DATA TO USE START

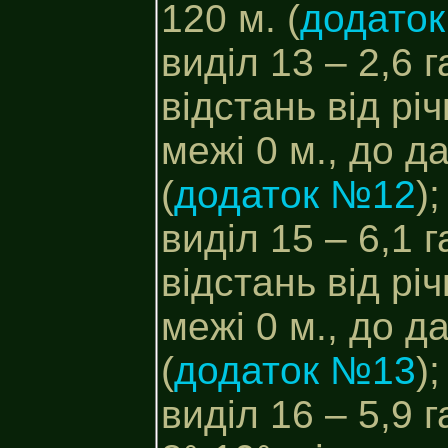
120 м. (
додато
виділ 13 – 2,6 г
відстань від рі
межі 0 м., до д
(
додаток №12
);
виділ 15 – 6,1 г
відстань від рі
межі 0 м., до д
(
додаток №13
);
виділ 16 – 5,9 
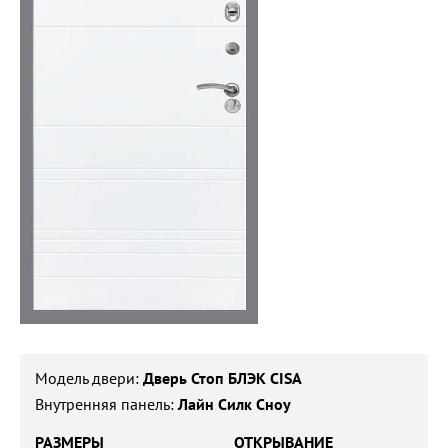
Модель двери:
Дверь Стоп БЛЭК CISA
Внутренняя панель:
Лайн Силк Сноу
РАЗМЕРЫ
ОТКРЫВАНИЕ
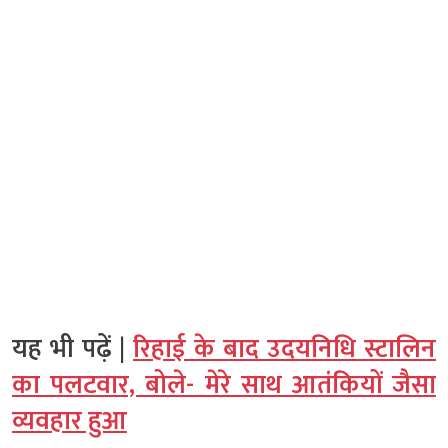
यह भी पढ़ें |
रिहाई के बाद उदयनिधि स्टालिन
का पलटवार, बोले- मेरे साथ आतंकियों जैसा
व्यवहार हुआ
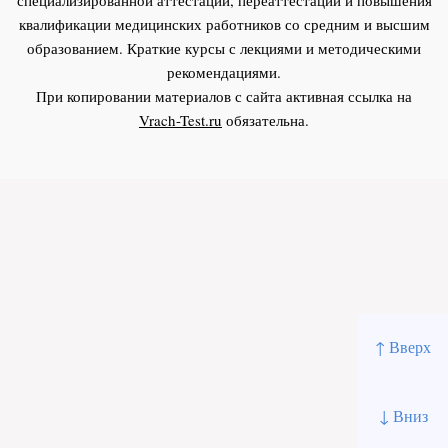
квалификации медицинских работников со средним и высшим
образованием. Краткие курсы с лекциями и методическими
рекомендациями.
При копировании материалов с сайта активная ссылка на
Vrach-Test.ru
обязательна.
↑ Вверх
↓ Вниз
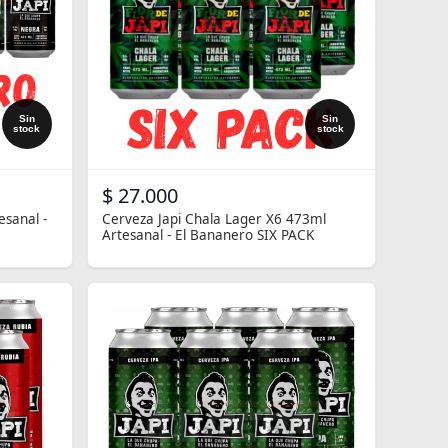
Sin
Sin
stock
stock
$ 27.000
esanal -
Cerveza Japi Chala Lager X6 473ml
Artesanal - El Bananero SIX PACK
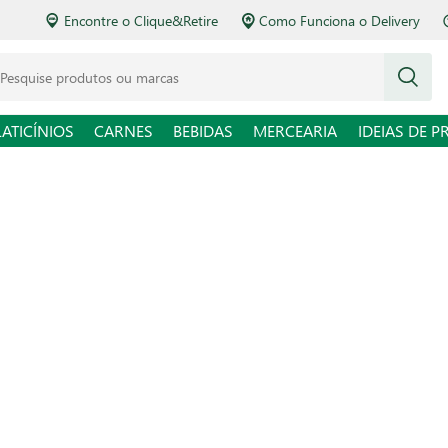
Encontre o Clique&Retire
Como Funciona o Delivery
squise produtos ou marcas
LATICÍNIOS
CARNES
BEBIDAS
MERCEARIA
IDEIAS DE P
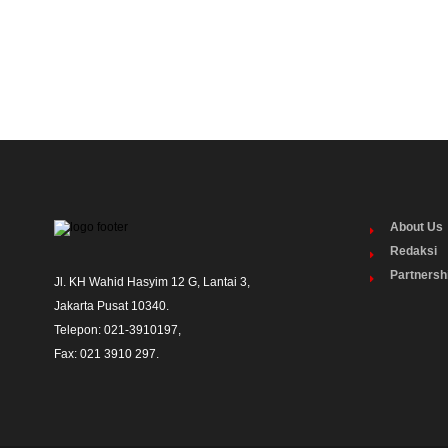
About Us
Redaksi
Partnersh
Jl. KH Wahid Hasyim 12 G, Lantai 3,

Jakarta Pusat 10340. 

Telepon: 021-3910197,

Fax: 021 3910 297.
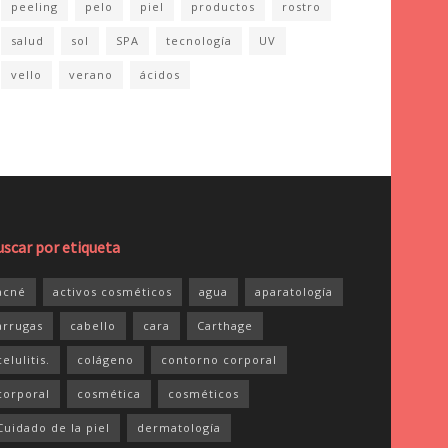
peeling
pelo
piel
productos
rostro
salud
sol
SPA
tecnología
UV
vello
verano
ácidos
uscar por etiqueta
acné
activos cosméticos
agua
aparatología
arrugas
cabello
cara
Carthage
celulitis.
colágeno
contorno corporal
corporal
cosmética
cosméticos
Cuidado de la piel
dermatología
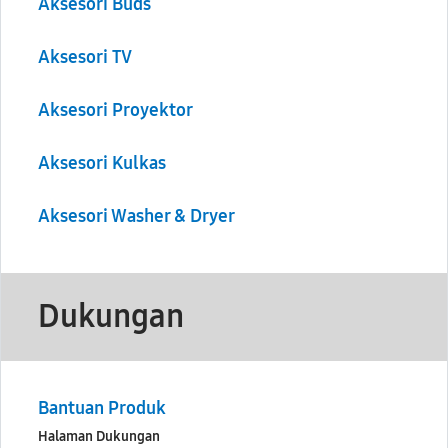
Aksesori Buds
Aksesori TV
Aksesori Proyektor
Aksesori Kulkas
Aksesori Washer & Dryer
Dukungan
Bantuan Produk
Halaman Dukungan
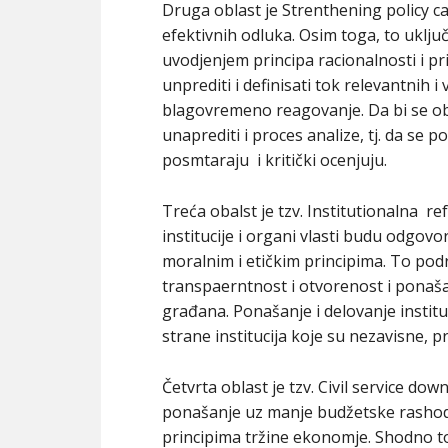
Druga oblast je Strenthening policy c
efektivnih odluka. Osim toga, to ukl
uvodjenjem principa racionalnosti i p
unprediti i definisati tok relevantnih i
blagovremeno reagovanje. Da bi se o
unaprediti i proces analize, tj. da se pol
posmtaraju i kritički ocenjuju.
Treća obalst je tzv. Institutionalna 
institucije i organi vlasti budu odgo
moralnim i etičkim principima. To pod
transpaerntnost i otvorenost i ponašan
građana. Ponašanje i delovanje institu
strane institucija koje su nezavisne, p
Četvrta oblast je tzv. Civil service do
ponašanje uz manje budžetske rashode.
principima tržine ekonomje. Shodno t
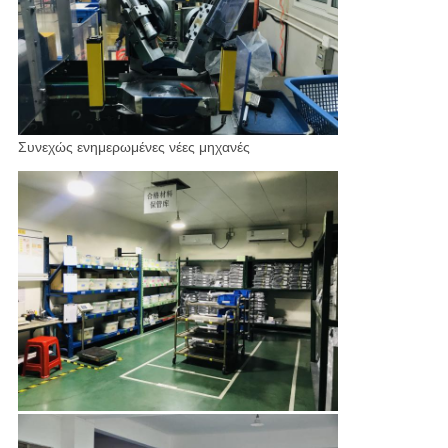
Συνεχώς ενημερωμένες νέες μηχανές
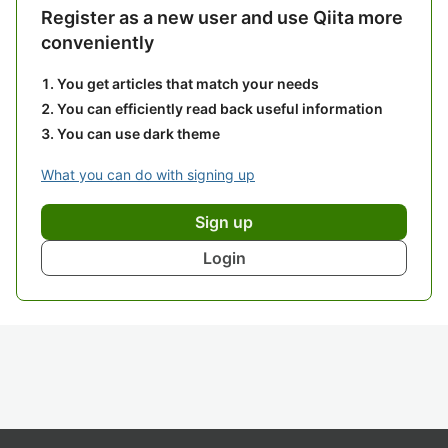
Register as a new user and use Qiita more
conveniently
You get articles that match your needs
You can efficiently read back useful information
You can use dark theme
What you can do with signing up
Sign up
Login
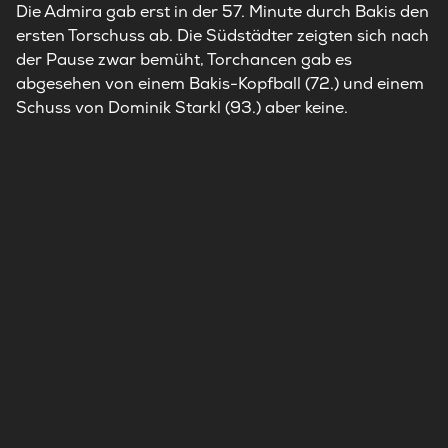
Die
Admira
gab erst in der 57. Minute durch Bakis den
ersten Torschuss ab. Die Südstädter zeigten sich nach
der Pause zwar bemüht, Torchancen gab es
abgesehen von einem Bakis-Kopfball (72.) und einem
Schuss von Dominik Starkl (93.) aber keine.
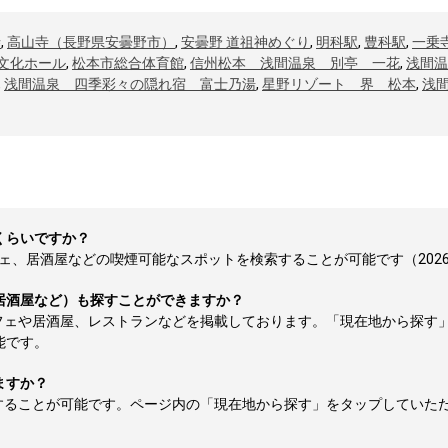
寺
,
高山寺（長野県安曇野市）
,
安曇野 道祖神めぐり
,
明科駅
,
豊科駅
,
一乗
文化ホール
,
松本市総合体育館
,
信州松本 浅間温泉 別亭 一花
,
浅間温
,
浅間温泉 四季彩々の隠れ宿 富士乃湯
,
星野リゾート 界 松本
,
浅
くらいですか？
、居酒屋などの喫煙可能なスポットを検索することが可能です（2026-0
居酒屋など）も探すことができますか？
フェや居酒屋、レストランなどを掲載しております。「現在地から探す
能です。
ますか？
することが可能です。ページ内の「現在地から探す」をタップしていた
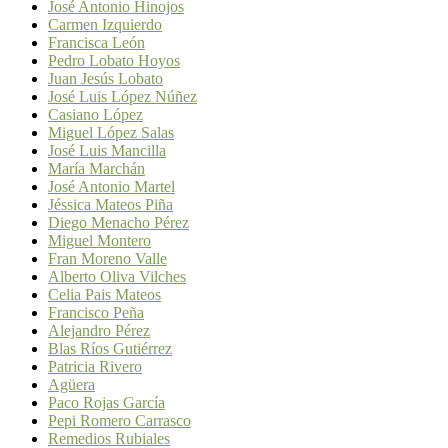
José Antonio Hinojos
Carmen Izquierdo
Francisca León
Pedro Lobato Hoyos
Juan Jesús Lobato
José Luis López Núñez
Casiano López
Miguel López Salas
José Luis Mancilla
María Marchán
José Antonio Martel
Jéssica Mateos Piña
Diego Menacho Pérez
Miguel Montero
Fran Moreno Valle
Alberto Oliva Vilches
Celia Pais Mateos
Francisco Peña
Alejandro Pérez
Blas Ríos Gutiérrez
Patricia Rivero
Agüera
Paco Rojas García
Pepi Romero Carrasco
Remedios Rubiales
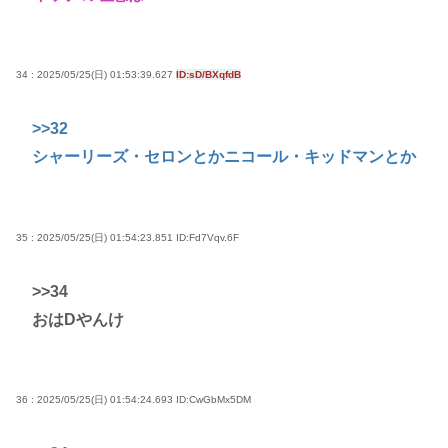
34 : 2025/05/25(日) 01:53:39.627
ID:sD/BXqfdB
>>32
シャーリーズ・セロンとかニコール・キッドマンとか
35 : 2025/05/25(日) 01:54:23.851
ID:Fd7Vqv.6F
>>34
おはDやんけ
36 : 2025/05/25(日) 01:54:24.693
ID:CwGbMx5DM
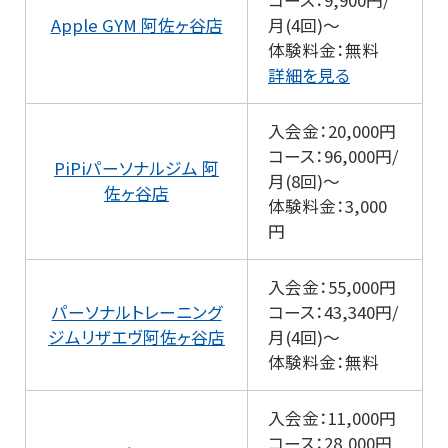
コース：9,900円/
Apple GYM 阿佐ヶ谷店
月(4回)～
体験料金：無料
詳細を見る
入会金：20,000円
コース：96,000円/
PiPiパーソナルジム 阿
月(8回)～
佐ヶ谷店
体験料金：3,000
円
入会金：55,000円
パーソナルトレーニング
コース：43,340円/
ジムリザエヴ阿佐ヶ谷店
月(4回)～
体験料金：無料
入会金：11,000円
コース：28,000円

DATA TO USE END

# WORK ITEM:
When the word "Lobato" appears in a line of the listing, pull that line out.

# TASK ANSWER:
Pedro Lobato Hoyos
Juan Jesús Lobato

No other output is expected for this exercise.